Pejuang Troy [END]

Duapuluhsatu



Duapuluhsatu

0Antara menyesal dan bahagia, Fenita tidak tahu harus memilih yang mana. Dia sangat bahagia karena akhirnya bisa merasakan menjadi seorang istri seutuhnya. Tapi juga menyesal karena apa yang dipikirkan Troy hanya tentang perempuan itu. Bahkan dalam tidur dan mabuknya.     
0

Entah apa yang sudah dilakukan perempuan itu kepada Troy sehingga suaminya itu sulit untuk melupakan dirinya. Tidak hanya itu, Madam Vanesa pun setengah mati membenci perempuan bernama Belle itu. Terkadang Fenita ingin menanyakan perihal perempuan itu, tapi dia merasa bahwa itu bukan urusannya. Yah walaupun sebenarnya itu menjadi urusannya juga, mengingat Troy sekarang adalah suaminya. Naluri seorang istri untuk menjauhkan suaminya dari perempuan-perempuan yang berbahaya.     

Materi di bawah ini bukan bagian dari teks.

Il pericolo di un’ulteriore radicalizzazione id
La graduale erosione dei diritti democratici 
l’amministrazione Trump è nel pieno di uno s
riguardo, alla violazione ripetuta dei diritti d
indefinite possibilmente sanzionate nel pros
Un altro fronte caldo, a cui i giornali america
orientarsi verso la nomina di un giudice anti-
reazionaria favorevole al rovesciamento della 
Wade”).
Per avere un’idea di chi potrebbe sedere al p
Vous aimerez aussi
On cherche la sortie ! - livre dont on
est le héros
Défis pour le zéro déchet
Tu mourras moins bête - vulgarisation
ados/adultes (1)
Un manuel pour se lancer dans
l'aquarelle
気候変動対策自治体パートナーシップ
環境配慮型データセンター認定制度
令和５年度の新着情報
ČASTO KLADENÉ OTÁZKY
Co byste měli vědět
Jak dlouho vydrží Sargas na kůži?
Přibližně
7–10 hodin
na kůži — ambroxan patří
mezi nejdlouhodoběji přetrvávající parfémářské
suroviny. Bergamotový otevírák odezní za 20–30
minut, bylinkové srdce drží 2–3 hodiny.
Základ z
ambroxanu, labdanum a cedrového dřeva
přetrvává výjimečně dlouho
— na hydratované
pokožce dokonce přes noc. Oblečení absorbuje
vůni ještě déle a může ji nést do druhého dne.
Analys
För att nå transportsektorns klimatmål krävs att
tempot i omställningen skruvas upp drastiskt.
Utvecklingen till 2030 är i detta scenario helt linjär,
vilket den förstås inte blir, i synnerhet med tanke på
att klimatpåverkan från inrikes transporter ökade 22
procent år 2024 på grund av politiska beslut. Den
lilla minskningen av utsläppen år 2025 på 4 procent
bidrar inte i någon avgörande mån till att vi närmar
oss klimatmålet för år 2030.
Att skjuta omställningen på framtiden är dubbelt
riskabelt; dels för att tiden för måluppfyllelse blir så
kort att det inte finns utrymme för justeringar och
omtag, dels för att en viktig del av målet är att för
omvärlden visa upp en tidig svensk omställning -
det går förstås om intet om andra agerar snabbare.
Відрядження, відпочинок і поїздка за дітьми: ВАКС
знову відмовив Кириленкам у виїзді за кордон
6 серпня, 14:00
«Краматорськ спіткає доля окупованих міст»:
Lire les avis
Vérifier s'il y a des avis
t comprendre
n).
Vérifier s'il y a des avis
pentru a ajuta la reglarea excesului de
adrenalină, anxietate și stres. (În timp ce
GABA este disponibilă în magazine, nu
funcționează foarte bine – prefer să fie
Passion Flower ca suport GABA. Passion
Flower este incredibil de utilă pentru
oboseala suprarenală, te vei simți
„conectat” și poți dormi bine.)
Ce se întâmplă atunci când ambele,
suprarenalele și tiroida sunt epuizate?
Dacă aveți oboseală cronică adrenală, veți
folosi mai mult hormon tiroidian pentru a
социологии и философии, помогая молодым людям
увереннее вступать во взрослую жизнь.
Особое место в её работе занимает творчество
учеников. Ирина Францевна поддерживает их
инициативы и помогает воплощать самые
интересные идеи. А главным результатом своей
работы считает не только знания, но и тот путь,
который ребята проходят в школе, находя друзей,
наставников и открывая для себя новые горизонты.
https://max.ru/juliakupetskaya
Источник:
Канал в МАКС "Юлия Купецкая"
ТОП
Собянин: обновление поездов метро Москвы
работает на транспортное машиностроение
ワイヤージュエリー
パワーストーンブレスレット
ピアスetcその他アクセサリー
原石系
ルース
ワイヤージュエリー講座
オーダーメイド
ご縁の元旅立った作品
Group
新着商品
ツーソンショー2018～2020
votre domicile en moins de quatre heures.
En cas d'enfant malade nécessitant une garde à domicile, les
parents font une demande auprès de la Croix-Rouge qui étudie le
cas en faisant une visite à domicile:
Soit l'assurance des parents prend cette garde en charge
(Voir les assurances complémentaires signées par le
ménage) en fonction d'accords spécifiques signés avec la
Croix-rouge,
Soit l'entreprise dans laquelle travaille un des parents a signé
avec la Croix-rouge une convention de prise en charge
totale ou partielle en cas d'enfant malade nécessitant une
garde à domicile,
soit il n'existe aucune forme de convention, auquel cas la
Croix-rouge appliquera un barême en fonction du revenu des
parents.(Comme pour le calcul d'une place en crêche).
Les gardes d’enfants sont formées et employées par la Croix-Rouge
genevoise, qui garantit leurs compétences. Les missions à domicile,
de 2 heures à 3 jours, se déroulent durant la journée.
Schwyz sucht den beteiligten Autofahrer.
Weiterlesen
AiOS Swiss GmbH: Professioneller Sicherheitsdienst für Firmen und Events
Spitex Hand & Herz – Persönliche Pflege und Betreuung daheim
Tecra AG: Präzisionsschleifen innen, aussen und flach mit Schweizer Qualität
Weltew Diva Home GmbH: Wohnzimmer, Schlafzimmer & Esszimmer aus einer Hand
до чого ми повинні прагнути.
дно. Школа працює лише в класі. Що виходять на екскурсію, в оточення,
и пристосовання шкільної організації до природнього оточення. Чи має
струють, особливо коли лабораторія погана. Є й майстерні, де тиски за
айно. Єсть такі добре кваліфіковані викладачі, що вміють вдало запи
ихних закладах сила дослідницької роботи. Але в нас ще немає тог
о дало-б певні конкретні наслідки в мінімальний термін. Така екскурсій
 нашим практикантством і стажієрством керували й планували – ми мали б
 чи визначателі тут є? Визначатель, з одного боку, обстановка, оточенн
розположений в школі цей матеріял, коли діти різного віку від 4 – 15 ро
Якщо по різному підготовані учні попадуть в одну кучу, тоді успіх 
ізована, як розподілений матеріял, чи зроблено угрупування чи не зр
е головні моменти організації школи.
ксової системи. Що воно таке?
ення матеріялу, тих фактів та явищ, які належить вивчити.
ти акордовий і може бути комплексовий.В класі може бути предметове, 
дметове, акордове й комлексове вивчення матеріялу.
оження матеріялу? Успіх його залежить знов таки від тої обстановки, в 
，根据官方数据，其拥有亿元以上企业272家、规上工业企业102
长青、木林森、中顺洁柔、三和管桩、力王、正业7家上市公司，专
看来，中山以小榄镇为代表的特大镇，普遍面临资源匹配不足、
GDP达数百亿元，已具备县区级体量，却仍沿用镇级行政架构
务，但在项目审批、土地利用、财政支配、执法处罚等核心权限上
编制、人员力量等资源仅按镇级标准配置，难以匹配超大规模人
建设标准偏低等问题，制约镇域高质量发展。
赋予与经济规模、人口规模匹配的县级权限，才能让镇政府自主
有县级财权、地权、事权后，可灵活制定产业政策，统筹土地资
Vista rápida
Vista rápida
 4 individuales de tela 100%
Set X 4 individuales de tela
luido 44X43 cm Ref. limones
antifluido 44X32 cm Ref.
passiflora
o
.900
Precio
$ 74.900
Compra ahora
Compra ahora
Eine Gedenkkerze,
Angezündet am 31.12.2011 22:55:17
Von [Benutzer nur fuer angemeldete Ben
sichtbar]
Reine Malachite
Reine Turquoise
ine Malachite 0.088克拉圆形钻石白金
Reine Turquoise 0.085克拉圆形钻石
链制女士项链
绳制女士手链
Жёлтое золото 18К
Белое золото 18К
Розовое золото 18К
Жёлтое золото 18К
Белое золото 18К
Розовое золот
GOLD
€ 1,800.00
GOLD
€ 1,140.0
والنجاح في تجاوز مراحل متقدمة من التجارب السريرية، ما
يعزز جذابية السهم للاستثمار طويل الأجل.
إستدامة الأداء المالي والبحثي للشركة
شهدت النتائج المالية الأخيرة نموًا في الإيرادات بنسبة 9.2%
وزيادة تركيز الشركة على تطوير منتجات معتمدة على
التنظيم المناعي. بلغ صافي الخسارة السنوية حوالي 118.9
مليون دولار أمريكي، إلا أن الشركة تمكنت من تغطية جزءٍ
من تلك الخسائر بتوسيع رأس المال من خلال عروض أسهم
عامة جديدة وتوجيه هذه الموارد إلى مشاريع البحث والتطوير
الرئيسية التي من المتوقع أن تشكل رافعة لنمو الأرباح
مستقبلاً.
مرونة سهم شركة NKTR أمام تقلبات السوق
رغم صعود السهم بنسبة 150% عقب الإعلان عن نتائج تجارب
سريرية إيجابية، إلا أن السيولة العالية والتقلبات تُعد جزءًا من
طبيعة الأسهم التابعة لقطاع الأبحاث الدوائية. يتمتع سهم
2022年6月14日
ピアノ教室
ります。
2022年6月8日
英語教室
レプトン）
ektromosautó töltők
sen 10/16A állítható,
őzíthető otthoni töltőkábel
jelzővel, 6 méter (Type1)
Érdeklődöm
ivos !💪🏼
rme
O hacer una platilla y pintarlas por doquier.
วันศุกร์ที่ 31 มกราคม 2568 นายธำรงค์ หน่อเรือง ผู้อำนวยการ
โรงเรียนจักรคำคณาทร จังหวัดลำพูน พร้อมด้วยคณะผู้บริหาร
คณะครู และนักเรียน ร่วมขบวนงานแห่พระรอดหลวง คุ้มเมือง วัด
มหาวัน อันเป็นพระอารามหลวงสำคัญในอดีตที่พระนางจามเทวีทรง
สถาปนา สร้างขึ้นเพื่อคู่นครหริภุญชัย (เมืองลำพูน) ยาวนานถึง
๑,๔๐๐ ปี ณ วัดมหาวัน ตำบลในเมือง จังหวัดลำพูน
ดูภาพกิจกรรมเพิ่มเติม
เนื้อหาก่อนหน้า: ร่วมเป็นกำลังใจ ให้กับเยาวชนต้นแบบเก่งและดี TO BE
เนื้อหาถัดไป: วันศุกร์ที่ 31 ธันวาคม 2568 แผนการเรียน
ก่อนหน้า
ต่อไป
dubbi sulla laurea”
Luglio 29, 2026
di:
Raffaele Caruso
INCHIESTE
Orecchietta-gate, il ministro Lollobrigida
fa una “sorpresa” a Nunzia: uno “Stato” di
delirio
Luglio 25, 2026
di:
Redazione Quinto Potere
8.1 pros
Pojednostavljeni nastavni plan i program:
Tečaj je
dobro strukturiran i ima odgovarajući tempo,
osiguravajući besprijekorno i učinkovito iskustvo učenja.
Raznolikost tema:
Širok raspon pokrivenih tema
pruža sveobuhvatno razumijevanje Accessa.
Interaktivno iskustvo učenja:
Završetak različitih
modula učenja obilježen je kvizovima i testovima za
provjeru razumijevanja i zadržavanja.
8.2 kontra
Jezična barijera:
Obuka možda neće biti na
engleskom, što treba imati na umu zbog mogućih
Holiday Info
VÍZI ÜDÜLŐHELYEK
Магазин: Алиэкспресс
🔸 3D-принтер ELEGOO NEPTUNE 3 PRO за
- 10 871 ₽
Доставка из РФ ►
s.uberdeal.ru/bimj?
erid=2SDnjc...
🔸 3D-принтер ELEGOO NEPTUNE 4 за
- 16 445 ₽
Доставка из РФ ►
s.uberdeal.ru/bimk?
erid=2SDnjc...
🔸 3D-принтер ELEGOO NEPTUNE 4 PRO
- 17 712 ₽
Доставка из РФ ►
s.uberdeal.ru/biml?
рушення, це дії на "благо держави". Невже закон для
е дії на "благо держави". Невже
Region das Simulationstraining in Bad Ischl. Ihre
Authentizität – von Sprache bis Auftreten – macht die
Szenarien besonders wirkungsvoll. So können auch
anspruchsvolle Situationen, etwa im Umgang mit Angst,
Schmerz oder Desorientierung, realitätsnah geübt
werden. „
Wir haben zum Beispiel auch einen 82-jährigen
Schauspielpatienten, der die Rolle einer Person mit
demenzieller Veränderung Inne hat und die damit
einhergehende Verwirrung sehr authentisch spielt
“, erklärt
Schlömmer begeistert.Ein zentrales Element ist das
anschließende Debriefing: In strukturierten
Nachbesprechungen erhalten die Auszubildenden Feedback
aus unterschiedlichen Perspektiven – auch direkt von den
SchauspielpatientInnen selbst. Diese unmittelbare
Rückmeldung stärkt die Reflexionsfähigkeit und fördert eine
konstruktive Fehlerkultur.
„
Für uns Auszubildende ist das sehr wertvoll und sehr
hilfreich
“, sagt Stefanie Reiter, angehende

Pada akhirnya Fenita hanya bisa menangis dalam diam di kamar mandi hotel. Dia sekarang hanya sendirian dalam menghadapi masalahnya. Tidak mungkin dia bercerita kepada Yura tentang masalahnya, karena menurut Fenita itu hanya akan memberi pemikiran negatif tentang pernikahan kepada Yura. Bercerita kepada Ibu atau Bu Dar? Rasanya itu lebih menyakitkan kalau kedua orangtuanya itu mengetahui masalah apa yang sedang dihadapi Fenita sekaran.     

Setelah setengah jam berlalu, akhirnya perasaan Fenita menjadi sedikit tenang. Dia merasa lega karena telah menumpahkan segala uneg-uneg yang ada di hatinya. Meski itu hanya melalui tangisan tanpa suara.     

Tepat pukul delapan pagi, sarapan telah siap di meja. Sandwich kesukaan Troy dan secangkir kopi.     

"Troy, ayo bangun. Kamu harus kerja kan?" perlahan Fenita membangunkan suaminya.     

Tak ada respon dari Troy. Seperti biasanya.     

Entah usaha yang keberapa, Troy baru merespon Fenita yang membangunkannya. Setelah membuka matanya, Troy hanya melihat kesekeliling ruangan dan memegangi kepalanya yang sedikit pusing karena mabuk semalam.     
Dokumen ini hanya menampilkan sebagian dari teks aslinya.